=== ASSIGNMENT ===
Reproduce the entries that follow exactly, dropping each image.

=== Items listed in a dataset ===
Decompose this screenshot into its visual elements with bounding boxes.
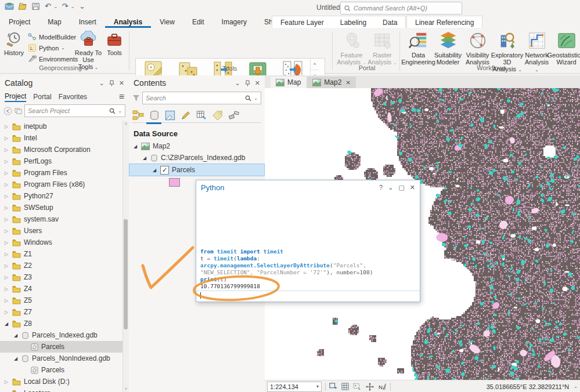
chevron-down-icon[interactable]: ⌄ — [574, 384, 578, 389]
catalog-tab-project[interactable]: Project — [5, 92, 26, 102]
geostatistical-wizard-button[interactable]: Geostatistical Wizard — [552, 29, 580, 66]
ribbon-tab-imagery[interactable]: Imagery — [213, 17, 255, 28]
expand-icon[interactable]: ▷ — [3, 263, 9, 268]
list-selection-icon[interactable] — [165, 110, 175, 121]
search-icon[interactable] — [109, 108, 116, 114]
tree-item-windows[interactable]: ▷Windows — [0, 237, 123, 248]
expand-icon[interactable]: ▷ — [3, 170, 9, 176]
ribbon-tab-linear-referencing[interactable]: Linear Referencing — [407, 17, 482, 28]
help-icon[interactable]: ? — [379, 184, 383, 191]
tree-item-microsoft-corporation[interactable]: ▷Microsoft Corporation — [0, 144, 123, 155]
tree-item-z1[interactable]: ▷Z1 — [0, 248, 123, 260]
list-drawing-order-icon[interactable] — [132, 110, 144, 121]
list-editing-icon[interactable] — [181, 110, 191, 121]
modelbuilder-button[interactable]: ModelBuilder — [28, 31, 74, 42]
expand-icon[interactable]: ▷ — [3, 194, 9, 199]
chevron-down-icon[interactable]: ⌄ — [388, 184, 393, 191]
raster-analysis-button[interactable]: Raster Analysis ⌄ — [368, 29, 397, 67]
tree-item-parcels-nonindexed-gdb[interactable]: ◢Parcels_NonIndexed.gdb — [0, 353, 123, 364]
map-tab-map2[interactable]: Map2✕ — [307, 77, 355, 88]
expand-icon[interactable]: ▷ — [3, 275, 9, 280]
tree-item-z7[interactable]: ▷Z7 — [0, 306, 123, 318]
tree-item-locators[interactable]: ▷Locators — [0, 387, 123, 392]
tree-item-python27[interactable]: ▷Python27 — [0, 190, 123, 202]
expand-icon[interactable]: ▷ — [3, 379, 9, 384]
sync-icon[interactable] — [15, 107, 22, 114]
customize-qat-icon[interactable]: ⌄ — [79, 2, 85, 10]
tree-item-parcels-indexed-gdb[interactable]: ◢Parcels_Indexed.gdb — [0, 329, 123, 341]
expand-icon[interactable]: ▷ — [3, 182, 9, 187]
tree-item-parcels[interactable]: Parcels — [0, 364, 123, 376]
expand-icon[interactable]: ▷ — [3, 228, 9, 234]
environments-button[interactable]: Environments — [28, 53, 74, 64]
tree-item-c-z8-parcels-indexed-gdb[interactable]: ◢C:\Z8\Parcels_Indexed.gdb — [129, 152, 265, 164]
chevron-down-icon[interactable]: ⌄ — [99, 79, 105, 87]
expand-icon[interactable]: ▷ — [3, 159, 9, 164]
suitability-modeler-button[interactable]: Suitability Modeler — [434, 29, 462, 66]
pin-icon[interactable] — [245, 80, 250, 86]
tree-item-perflogs[interactable]: ▷PerfLogs — [0, 155, 123, 167]
ribbon-tab-edit[interactable]: Edit — [183, 17, 213, 28]
tree-item-z3[interactable]: ▷Z3 — [0, 271, 123, 283]
window-add-icon[interactable] — [329, 383, 337, 390]
collapse-icon[interactable]: ◢ — [152, 168, 157, 173]
python-window[interactable]: Python ? ⌄ ▢ ✕ from timeit import timeit… — [196, 180, 420, 302]
back-icon[interactable] — [3, 107, 12, 115]
contents-search-input[interactable]: Search ⌄ — [142, 92, 261, 104]
python-prompt[interactable] — [196, 291, 420, 302]
tree-item-z2[interactable]: ▷Z2 — [0, 260, 123, 271]
list-new-table-icon[interactable] — [196, 110, 207, 121]
tree-item-local-disk-d[interactable]: ▷Local Disk (D:) — [0, 376, 123, 387]
ribbon-tab-project[interactable]: Project — [0, 17, 39, 28]
ribbon-tab-map[interactable]: Map — [39, 17, 70, 28]
close-icon[interactable]: ✕ — [255, 79, 260, 87]
chevron-down-icon[interactable]: ⌄ — [254, 96, 258, 101]
expand-icon[interactable]: ▷ — [3, 286, 9, 292]
close-icon[interactable]: ✕ — [345, 79, 350, 86]
expand-icon[interactable]: ▷ — [3, 240, 9, 245]
tree-item-parcels[interactable]: Parcels — [0, 341, 123, 353]
tree-item-program-files[interactable]: ▷Program Files — [0, 167, 123, 179]
catalog-tab-portal[interactable]: Portal — [33, 93, 51, 101]
exploratory-3d-analysis-button[interactable]: Exploratory 3D Analysis ⌄ — [493, 29, 521, 74]
collapse-icon[interactable]: ◢ — [142, 155, 147, 161]
chevron-down-icon[interactable]: ⌄ — [235, 79, 240, 87]
tree-item-system-sav[interactable]: ▷system.sav — [0, 213, 123, 225]
close-icon[interactable]: ✕ — [119, 79, 124, 87]
collapse-icon[interactable]: ◢ — [3, 321, 9, 326]
tree-item-parcels[interactable]: ◢✓Parcels — [129, 164, 265, 176]
tree-item-intel[interactable]: ▷Intel — [0, 132, 123, 144]
pin-icon[interactable] — [109, 80, 114, 86]
expand-icon[interactable]: ▷ — [3, 136, 9, 141]
tree-item-z5[interactable]: ▷Z5 — [0, 295, 123, 306]
tree-item-inetpub[interactable]: ▷inetpub — [0, 121, 123, 132]
ribbon-tab-labeling[interactable]: Labeling — [332, 17, 374, 28]
ribbon-tab-analysis[interactable]: Analysis — [105, 17, 151, 28]
python-window-titlebar[interactable]: Python ? ⌄ ▢ ✕ — [196, 180, 420, 194]
python-button[interactable]: LPython⌄ — [28, 42, 74, 53]
expand-icon[interactable]: ▷ — [3, 217, 9, 222]
graticule-icon[interactable] — [353, 383, 362, 390]
menu-icon[interactable]: ≡ — [119, 92, 124, 102]
catalog-tab-favorites[interactable]: Favorites — [59, 93, 87, 101]
chevron-down-icon[interactable]: ⌄ — [118, 108, 122, 114]
expand-icon[interactable]: ▷ — [3, 298, 9, 303]
tree-item-users[interactable]: ▷Users — [0, 225, 123, 237]
expand-icon[interactable]: ▷ — [3, 310, 9, 315]
tree-item-swsetup[interactable]: ▷SWSetup — [0, 202, 123, 213]
ribbon-tab-feature-layer[interactable]: Feature Layer — [272, 17, 332, 28]
ribbon-tab-insert[interactable]: Insert — [70, 17, 105, 28]
expand-icon[interactable]: ▷ — [3, 205, 9, 210]
chevron-down-icon[interactable]: ⌄ — [70, 3, 75, 9]
tree-item-z4[interactable]: ▷Z4 — [0, 283, 123, 295]
crosshair-icon[interactable] — [366, 383, 374, 391]
symbology-swatch[interactable] — [169, 178, 180, 187]
list-labeling-icon[interactable] — [212, 110, 223, 121]
new-project-icon[interactable] — [5, 2, 14, 10]
grid-icon[interactable] — [341, 383, 349, 390]
close-icon[interactable]: ✕ — [410, 184, 415, 191]
ribbon-tab-view[interactable]: View — [151, 17, 183, 28]
catalog-search-input[interactable]: Search Project ⌄ — [24, 104, 125, 117]
collapse-icon[interactable]: ◢ — [13, 356, 19, 361]
filter-icon[interactable] — [132, 95, 140, 101]
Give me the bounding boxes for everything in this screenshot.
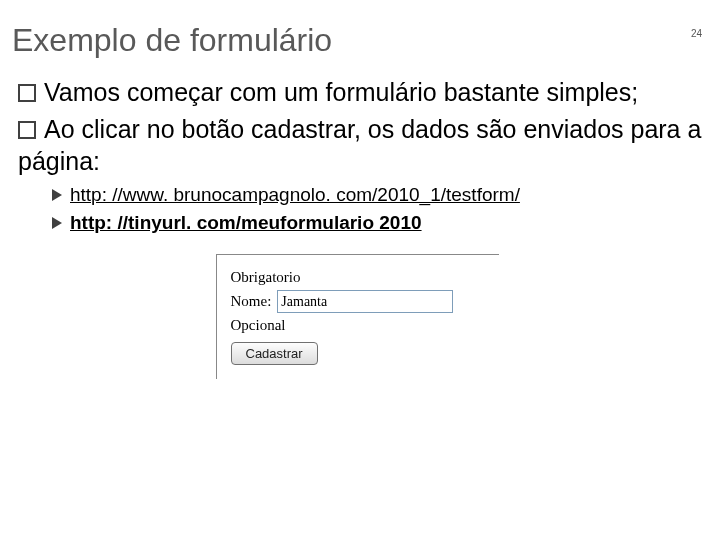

=== OUTPUT BELOW ===
Decompose this screenshot into its visual elements with bounding boxes.
chevron-down-icon[interactable]: ⌄ — [574, 384, 578, 389]
catalog-tab-project[interactable]: Project — [5, 92, 26, 102]
geostatistical-wizard-button[interactable]: Geostatistical Wizard — [552, 29, 580, 66]
ribbon-tab-imagery[interactable]: Imagery — [213, 17, 255, 28]
expand-icon[interactable]: ▷ — [3, 263, 9, 268]
list-selection-icon[interactable] — [165, 110, 175, 121]
search-icon[interactable] — [109, 108, 116, 114]
tree-item-windows[interactable]: ▷Windows — [0, 237, 123, 248]
expand-icon[interactable]: ▷ — [3, 170, 9, 176]
ribbon-tab-linear-referencing[interactable]: Linear Referencing — [407, 17, 482, 28]
help-icon[interactable]: ? — [379, 184, 383, 191]
tree-item-microsoft-corporation[interactable]: ▷Microsoft Corporation — [0, 144, 123, 155]
tree-item-z1[interactable]: ▷Z1 — [0, 248, 123, 260]
list-drawing-order-icon[interactable] — [132, 110, 144, 121]
list-editing-icon[interactable] — [181, 110, 191, 121]
modelbuilder-button[interactable]: ModelBuilder — [28, 31, 74, 42]
expand-icon[interactable]: ▷ — [3, 194, 9, 199]
chevron-down-icon[interactable]: ⌄ — [388, 184, 393, 191]
raster-analysis-button[interactable]: Raster Analysis ⌄ — [368, 29, 397, 67]
tree-item-parcels-nonindexed-gdb[interactable]: ◢Parcels_NonIndexed.gdb — [0, 353, 123, 364]
map-tab-map2[interactable]: Map2✕ — [307, 77, 355, 88]
expand-icon[interactable]: ▷ — [3, 275, 9, 280]
tree-item-z7[interactable]: ▷Z7 — [0, 306, 123, 318]
tree-item-locators[interactable]: ▷Locators — [0, 387, 123, 392]
tree-item-python27[interactable]: ▷Python27 — [0, 190, 123, 202]
expand-icon[interactable]: ▷ — [3, 379, 9, 384]
sync-icon[interactable] — [15, 107, 22, 114]
customize-qat-icon[interactable]: ⌄ — [79, 2, 85, 10]
tree-item-parcels-indexed-gdb[interactable]: ◢Parcels_Indexed.gdb — [0, 329, 123, 341]
expand-icon[interactable]: ▷ — [3, 182, 9, 187]
tree-item-parcels[interactable]: Parcels — [0, 364, 123, 376]
expand-icon[interactable]: ▷ — [3, 228, 9, 234]
environments-button[interactable]: Environments — [28, 53, 74, 64]
tree-item-c-z8-parcels-indexed-gdb[interactable]: ◢C:\Z8\Parcels_Indexed.gdb — [129, 152, 265, 164]
chevron-down-icon[interactable]: ⌄ — [99, 79, 105, 87]
expand-icon[interactable]: ▷ — [3, 159, 9, 164]
suitability-modeler-button[interactable]: Suitability Modeler — [434, 29, 462, 66]
pin-icon[interactable] — [245, 80, 250, 86]
tree-item-perflogs[interactable]: ▷PerfLogs — [0, 155, 123, 167]
ribbon-tab-edit[interactable]: Edit — [183, 17, 213, 28]
tree-item-z3[interactable]: ▷Z3 — [0, 271, 123, 283]
window-add-icon[interactable] — [329, 383, 337, 390]
collapse-icon[interactable]: ◢ — [152, 168, 157, 173]
python-window[interactable]: Python ? ⌄ ▢ ✕ from timeit import timeit… — [196, 180, 420, 302]
back-icon[interactable] — [3, 107, 12, 115]
contents-search-input[interactable]: Search ⌄ — [142, 92, 261, 104]
python-prompt[interactable] — [196, 291, 420, 302]
tree-item-z2[interactable]: ▷Z2 — [0, 260, 123, 271]
list-new-table-icon[interactable] — [196, 110, 207, 121]
tree-item-local-disk-d[interactable]: ▷Local Disk (D:) — [0, 376, 123, 387]
ribbon-tab-project[interactable]: Project — [0, 17, 39, 28]
ribbon-tab-map[interactable]: Map — [39, 17, 70, 28]
close-icon[interactable]: ✕ — [255, 79, 260, 87]
chevron-down-icon[interactable]: ⌄ — [254, 96, 258, 101]
expand-icon[interactable]: ▷ — [3, 286, 9, 292]
close-icon[interactable]: ✕ — [345, 79, 350, 86]
expand-icon[interactable]: ▷ — [3, 240, 9, 245]
tree-item-parcels[interactable]: Parcels — [0, 341, 123, 353]
tree-item-program-files[interactable]: ▷Program Files — [0, 167, 123, 179]
catalog-tab-portal[interactable]: Portal — [33, 93, 51, 101]
exploratory-3d-analysis-button[interactable]: Exploratory 3D Analysis ⌄ — [493, 29, 521, 74]
collapse-icon[interactable]: ◢ — [142, 155, 147, 161]
chevron-down-icon[interactable]: ⌄ — [235, 79, 240, 87]
tree-item-system-sav[interactable]: ▷system.sav — [0, 213, 123, 225]
close-icon[interactable]: ✕ — [119, 79, 124, 87]
collapse-icon[interactable]: ◢ — [3, 321, 9, 326]
tree-item-parcels[interactable]: ◢✓Parcels — [129, 164, 265, 176]
tree-item-intel[interactable]: ▷Intel — [0, 132, 123, 144]
pin-icon[interactable] — [109, 80, 114, 86]
expand-icon[interactable]: ▷ — [3, 136, 9, 141]
tree-item-z5[interactable]: ▷Z5 — [0, 295, 123, 306]
tree-item-inetpub[interactable]: ▷inetpub — [0, 121, 123, 132]
ribbon-tab-labeling[interactable]: Labeling — [332, 17, 374, 28]
ribbon-tab-analysis[interactable]: Analysis — [105, 17, 151, 28]
python-window-titlebar[interactable]: Python ? ⌄ ▢ ✕ — [196, 180, 420, 194]
python-button[interactable]: LPython⌄ — [28, 42, 74, 53]
expand-icon[interactable]: ▷ — [3, 217, 9, 222]
graticule-icon[interactable] — [353, 383, 362, 390]
menu-icon[interactable]: ≡ — [119, 92, 124, 102]
catalog-tab-favorites[interactable]: Favorites — [59, 93, 87, 101]
chevron-down-icon[interactable]: ⌄ — [118, 108, 122, 114]
expand-icon[interactable]: ▷ — [3, 298, 9, 303]
tree-item-users[interactable]: ▷Users — [0, 225, 123, 237]
expand-icon[interactable]: ▷ — [3, 310, 9, 315]
tree-item-swsetup[interactable]: ▷SWSetup — [0, 202, 123, 213]
ribbon-tab-feature-layer[interactable]: Feature Layer — [272, 17, 332, 28]
ribbon-tab-insert[interactable]: Insert — [70, 17, 105, 28]
expand-icon[interactable]: ▷ — [3, 205, 9, 210]
chevron-down-icon[interactable]: ⌄ — [70, 3, 75, 9]
tree-item-z4[interactable]: ▷Z4 — [0, 283, 123, 295]
crosshair-icon[interactable] — [366, 383, 374, 391]
symbology-swatch[interactable] — [169, 178, 180, 187]
list-labeling-icon[interactable] — [212, 110, 223, 121]
new-project-icon[interactable] — [5, 2, 14, 10]
grid-icon[interactable] — [341, 383, 349, 390]
close-icon[interactable]: ✕ — [410, 184, 415, 191]
ribbon-tab-view[interactable]: View — [151, 17, 183, 28]
catalog-search-input[interactable]: Search Project ⌄ — [24, 104, 125, 117]
collapse-icon[interactable]: ◢ — [13, 356, 19, 361]
filter-icon[interactable] — [132, 95, 140, 101]
Give me the bounding boxes for everything in this screenshot.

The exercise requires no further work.